RECORDS SUPPLIED:
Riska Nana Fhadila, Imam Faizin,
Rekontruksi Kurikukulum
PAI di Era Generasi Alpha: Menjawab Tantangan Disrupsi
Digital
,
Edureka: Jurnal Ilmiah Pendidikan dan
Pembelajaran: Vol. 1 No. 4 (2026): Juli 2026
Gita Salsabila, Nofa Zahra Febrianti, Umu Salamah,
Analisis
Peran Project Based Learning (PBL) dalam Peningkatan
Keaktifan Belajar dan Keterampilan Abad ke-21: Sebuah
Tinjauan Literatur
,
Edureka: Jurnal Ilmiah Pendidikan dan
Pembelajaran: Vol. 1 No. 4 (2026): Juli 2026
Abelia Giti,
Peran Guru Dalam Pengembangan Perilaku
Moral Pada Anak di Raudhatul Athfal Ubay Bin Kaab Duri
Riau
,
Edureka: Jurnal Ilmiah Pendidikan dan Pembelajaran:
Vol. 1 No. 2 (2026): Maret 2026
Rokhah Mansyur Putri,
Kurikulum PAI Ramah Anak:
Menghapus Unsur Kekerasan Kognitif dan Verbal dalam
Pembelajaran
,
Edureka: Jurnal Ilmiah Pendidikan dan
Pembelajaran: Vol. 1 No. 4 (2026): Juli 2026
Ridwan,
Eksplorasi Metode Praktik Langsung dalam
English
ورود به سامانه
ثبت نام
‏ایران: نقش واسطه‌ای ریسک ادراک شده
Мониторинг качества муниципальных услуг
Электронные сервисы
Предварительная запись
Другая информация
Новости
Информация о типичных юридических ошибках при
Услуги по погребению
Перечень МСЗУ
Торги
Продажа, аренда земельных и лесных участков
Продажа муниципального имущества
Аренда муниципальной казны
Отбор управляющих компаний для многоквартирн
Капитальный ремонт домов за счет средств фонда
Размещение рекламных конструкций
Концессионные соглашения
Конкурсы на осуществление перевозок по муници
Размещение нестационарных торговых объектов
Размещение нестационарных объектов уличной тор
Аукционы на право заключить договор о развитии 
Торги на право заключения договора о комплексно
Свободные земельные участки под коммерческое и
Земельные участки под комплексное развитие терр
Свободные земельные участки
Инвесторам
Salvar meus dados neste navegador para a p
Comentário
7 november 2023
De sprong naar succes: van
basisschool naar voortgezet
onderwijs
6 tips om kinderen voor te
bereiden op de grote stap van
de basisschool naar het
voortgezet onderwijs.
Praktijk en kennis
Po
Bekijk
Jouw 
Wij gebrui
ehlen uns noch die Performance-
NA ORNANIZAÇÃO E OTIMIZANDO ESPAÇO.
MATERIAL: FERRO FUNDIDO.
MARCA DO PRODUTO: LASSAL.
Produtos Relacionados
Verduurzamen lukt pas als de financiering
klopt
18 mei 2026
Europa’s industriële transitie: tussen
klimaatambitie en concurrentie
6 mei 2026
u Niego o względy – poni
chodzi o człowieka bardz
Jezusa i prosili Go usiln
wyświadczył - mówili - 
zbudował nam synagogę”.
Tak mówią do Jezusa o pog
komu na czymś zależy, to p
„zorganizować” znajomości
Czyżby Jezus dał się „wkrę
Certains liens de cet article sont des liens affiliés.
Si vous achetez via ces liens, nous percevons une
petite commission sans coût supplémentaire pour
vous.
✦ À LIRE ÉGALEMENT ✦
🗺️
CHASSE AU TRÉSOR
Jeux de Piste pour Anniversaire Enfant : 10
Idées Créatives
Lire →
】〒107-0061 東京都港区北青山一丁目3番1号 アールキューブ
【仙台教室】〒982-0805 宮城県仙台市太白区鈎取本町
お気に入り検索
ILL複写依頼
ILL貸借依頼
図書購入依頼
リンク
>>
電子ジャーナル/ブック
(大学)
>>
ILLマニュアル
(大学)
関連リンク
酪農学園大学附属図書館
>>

THE TASK:
Take the line above containing "Czyżby Jezus dał się „wkrę", the line containing "CHASSE AU TRÉSOR", and all lines in between, and copy them exactly without anything else.

WRITTEN SOLUTION:
Czyżby Jezus dał się „wkrę
Certains liens de cet article sont des liens affiliés.
Si vous achetez via ces liens, nous percevons une
petite commission sans coût supplémentaire pour
vous.
✦ À LIRE ÉGALEMENT ✦
🗺️
CHASSE AU TRÉSOR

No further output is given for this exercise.